Miscellaneous Entries. signal, vb., makes "signaled" and "signaling" in American English, "signalled" and "signalling" in British English. significance; signification. These should be distinguished. "Significance" = (1) a subtly or indirectly conveyed meaning; suggestiveness; the quality of implying; or (2) the quality of being important or significant. "Signification" = (1) the act of signifying, as by symbols; or (2) the purport or sense intended to be conveyed by a word or other symbol. siliceous (= of, like, or containing silica) is the standard spelling. *"Silicious" is a variant. *since . . . then mangles the syntax of a causal construction — e.g.: Since he was mad Saturday, then he should get even today.
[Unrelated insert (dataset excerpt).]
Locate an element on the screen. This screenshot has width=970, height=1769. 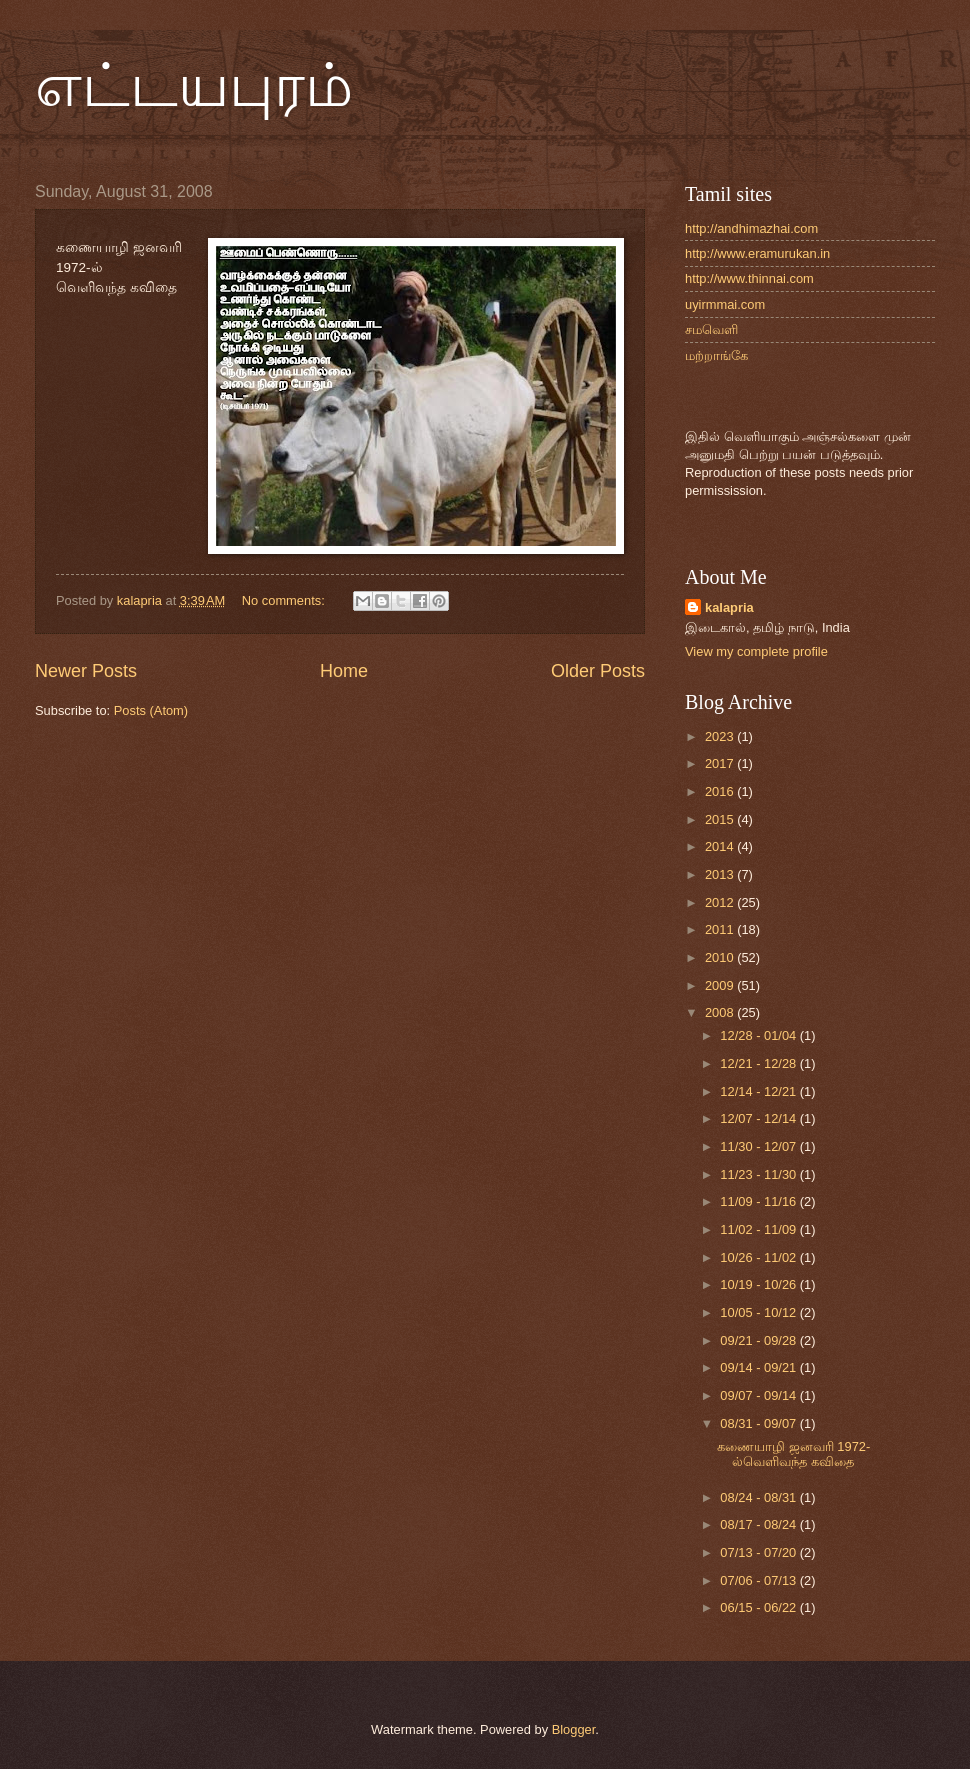
09/14 - 09/21 is located at coordinates (759, 1367).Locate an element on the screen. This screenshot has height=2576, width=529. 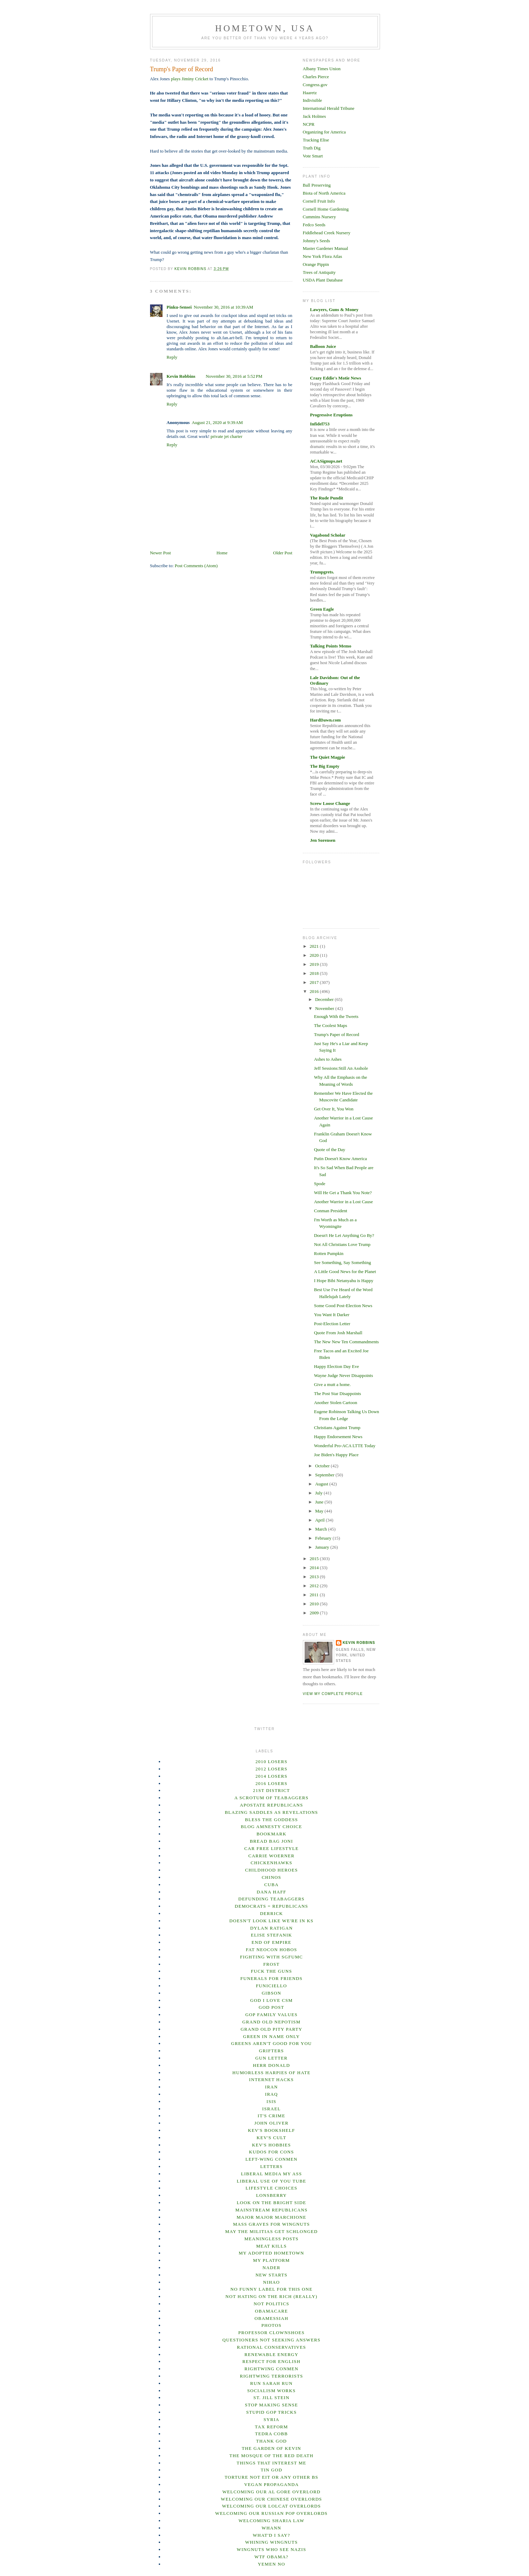
Israel is located at coordinates (271, 2108).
Greg Johnson, Its Expect the Unexpected at Buick Open, Grand Rapids Press, 10 Aug. 1997, at E1. The problem is remedied by omitting "then." Or the writer could have deleted "Since" and changed "then" to "so." singlehanded, adv.; singlehandedly. When the word follows the verb, the preferred adverb is "singlehanded" {she did it singlehanded}. When the adverb precedes the verb, "singlehandedly" is called for {she singlehandedly brought the corporation back from the brink of bankruptcy}. *Invariably inferior forms. For information about the Language-Change Index, click here. ——————– Quotation of the Day: "Official language tends toward impressive elaboration. A large envelope becomes a brief case, a brief case a portfolio, a portmanteau. In official jargon food becomes nutritional intake, the poor are the underprivileged or those in lower income brackets. To mend or revive is to recondition, rehabilitate, reactivate." Louis Pound, "Contraction and Expansion," 72 Pubs. of the Modern Lang. Ass'n 8, 10 (Mar. 1956) (as quoted in The Ordeal of American English 138, 140 (C. Merton Babcock ed., 1961)).